Dom laughs on the other side of the family. “Mama doesn’t take no for an answer, so might as well agree now, Red.”
Rolling my eyes at the nickname, I don’t miss how Lex glares at his cousin. “So, Sunday dinners are a thing, then.”
Lex smirks, wiping his gloves off on the rag beside me. His hand falls to my hip, touching me like he’s done it for decades. “Absolutely. Maria’s way of checking in on us. We’ll be there, a few other aunts and cousins when they can make it. Dom.” He glances to him, but he’s intently crushing the tomatoes. “Maria used to say this was a way to remember we’re family first. A business second.”
A wonderful sentiment. Too bad I’m pretty sure Maria was the only one who thought that way.
“Did your family have Sunday dinners, Sloane?” he asks innocently, pulling me closer.
I’m ready to ignore his question, clam up and hide away. It’s painful to talk about my family, to remember Pops’ yelling, Maeve’s silence, Collins’ medical emergency, Briar running away. How alone I felt in that big house to the point that I was suffocating and needed to do anything, take anything, to feel alive. To feel seen.
I don’t want to share, to bring up those old memories. To taint this easy truce we’ve seemed to develop.
“No,” I say quickly. “We didn’t really do traditions.”
“Ah.” He nods, face lightening with understanding. “Holidays? Family celebrations?”
I shake my head. “Nope. We didn’t really do the family thing.”

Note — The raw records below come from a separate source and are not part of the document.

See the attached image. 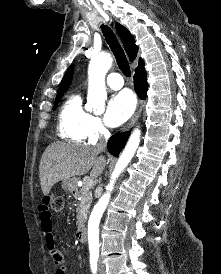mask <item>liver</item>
<instances>
[{
  "mask_svg": "<svg viewBox=\"0 0 221 274\" xmlns=\"http://www.w3.org/2000/svg\"><path fill=\"white\" fill-rule=\"evenodd\" d=\"M100 150L79 144L54 142L44 151L40 165L39 178L43 194H49L51 188L59 181L86 174L96 179L102 174L106 159L99 156Z\"/></svg>",
  "mask_w": 221,
  "mask_h": 274,
  "instance_id": "1",
  "label": "liver"
}]
</instances>
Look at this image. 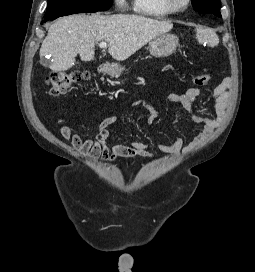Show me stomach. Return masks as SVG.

If I thought he was capable of it, I’d say he looks almost sympathetic.
“Why do you want to know?”
“Because…” He licks a drop of red from his lips and I’m drawn to the slip of tongue. I know how wicked that thing is. “This is your family now, Sloane. We’re your family. Our traditions are yours and you’ll always belong.”

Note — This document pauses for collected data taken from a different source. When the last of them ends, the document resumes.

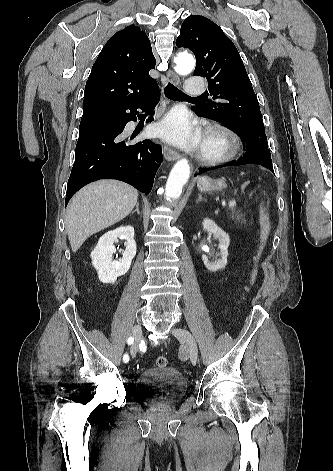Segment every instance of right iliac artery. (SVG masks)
Returning <instances> with one entry per match:
<instances>
[{
    "label": "right iliac artery",
    "mask_w": 333,
    "mask_h": 471,
    "mask_svg": "<svg viewBox=\"0 0 333 471\" xmlns=\"http://www.w3.org/2000/svg\"><path fill=\"white\" fill-rule=\"evenodd\" d=\"M133 342H134V338H133V337H129L128 340H127L128 345H131ZM123 361H124L125 363H127V362L129 361V356H128V354H124V356H123Z\"/></svg>",
    "instance_id": "obj_1"
}]
</instances>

“If we’re still married by the end of the year, sure,” I retort, dropping a few more tomatoes into the press. There I am—typical Sloane trying to put up walls, remind him that I’m leaving, that this is all a farce. Because I can’t let myself think that I actually have a family, that Lex actually wants me to stay.
A gloved hand grabs my chin, forcing me to meet his eyes.

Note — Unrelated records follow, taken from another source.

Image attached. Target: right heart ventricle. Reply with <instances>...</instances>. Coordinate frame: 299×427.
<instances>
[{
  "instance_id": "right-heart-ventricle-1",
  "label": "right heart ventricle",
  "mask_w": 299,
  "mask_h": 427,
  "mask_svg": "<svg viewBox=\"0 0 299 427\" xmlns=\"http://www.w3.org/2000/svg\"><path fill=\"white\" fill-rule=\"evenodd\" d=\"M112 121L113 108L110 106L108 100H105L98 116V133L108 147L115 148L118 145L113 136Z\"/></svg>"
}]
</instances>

Copper orbs, with flecks of dark brown glare into my face and my pulse jumps in anticipation.
“Remember, little menace,” he breathes into my face, smelling like wine, sauce, and smoke. “You agreed to stay. I own you, every fucking bit of you. Your soul is mine, your heart is mine. We’ll still be married by the end of the year because I’m not letting you go.”
“You seem so sure,” I say, hands curling into the top of his pants to hold still.
“Oh, I am. You’re not going anywhere. I won’t allow it.”
Dom makes a gagging noise, taking his half of the tomatoes away. His interruption breaks our connection, Lex’s hand falling to loosely hold my face.
“Christmas eve.” I sigh, enjoying his touch. “Collins and I would stay up late, watching old Christmas movies, drinking hot chocolate and playing board games. As we got older it became about watching the Hallmark movies. That’s the only holiday tradition we really have.”
He scans my face, reading every emotion written plainly there. I’ve never been good at hiding my emotions. “That’s it?”
I shrug. “My mother died when I was young, Pops was always off taking care of the clan with Maeve, and when Collins got sick, everything just stopped.”
His forehead crinkles. “But she recovered.”
I nod, understanding his confusion. “Well, yeah, but by that point Pops had his new faux bittie.” He tilts his head, trying to understand. “His fake wife. I don’t even know her name, never bothered to learn it. She never interacted with us, just kind of showed up one day and never left. By then, he didn’t really care about us kids. He had the new girl on his arm, the clan was taking off. So we were kind of left to our own devices.”
Holding up my hand, stained red and sticky from tomatoes, Lex brushes lips to my knuckles.
“Believe it or not, Sloane, but you’ll never be left to your own devices again. Never.”